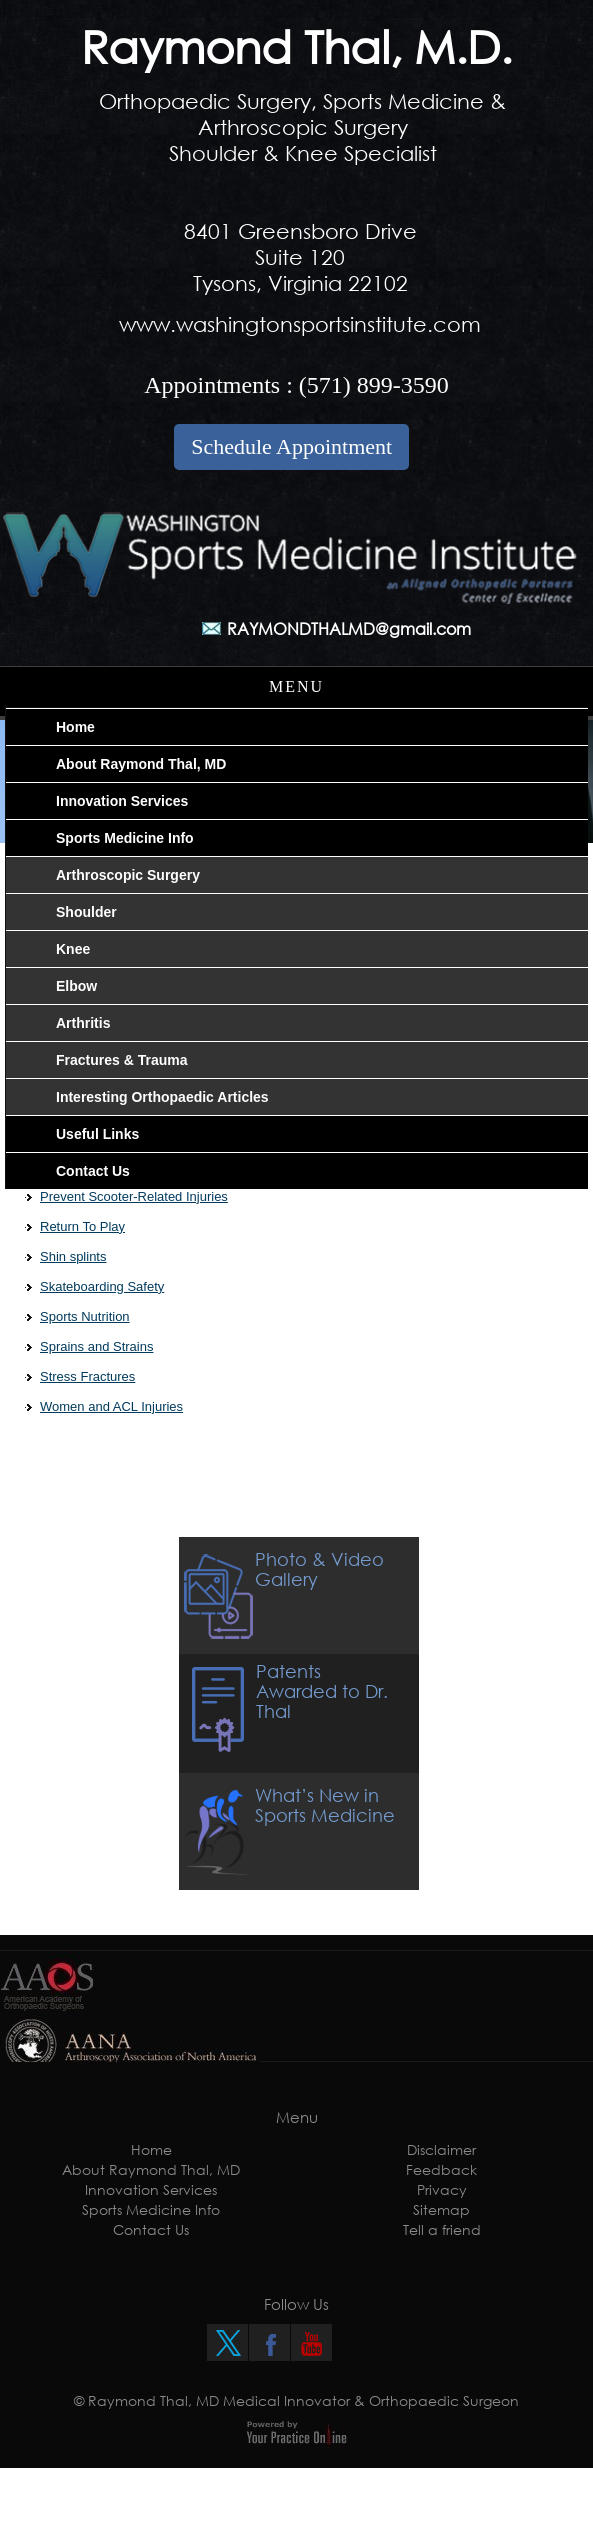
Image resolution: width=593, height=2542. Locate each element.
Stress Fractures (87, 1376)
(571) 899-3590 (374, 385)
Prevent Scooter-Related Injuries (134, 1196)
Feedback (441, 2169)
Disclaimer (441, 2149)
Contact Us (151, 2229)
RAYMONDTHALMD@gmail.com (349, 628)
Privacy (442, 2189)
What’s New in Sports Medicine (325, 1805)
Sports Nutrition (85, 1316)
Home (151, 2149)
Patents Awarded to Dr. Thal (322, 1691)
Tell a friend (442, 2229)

What you need to do =
Repeat exactly, and only, the lines from the one containing "Privacy (442, 2189)" through the end of the material.

Answer space =
Privacy (442, 2189)
What’s New in Sports Medicine (325, 1805)
Sports Nutrition (85, 1316)
Home (151, 2149)
Patents Awarded to Dr. Thal (322, 1691)
Tell a friend (442, 2229)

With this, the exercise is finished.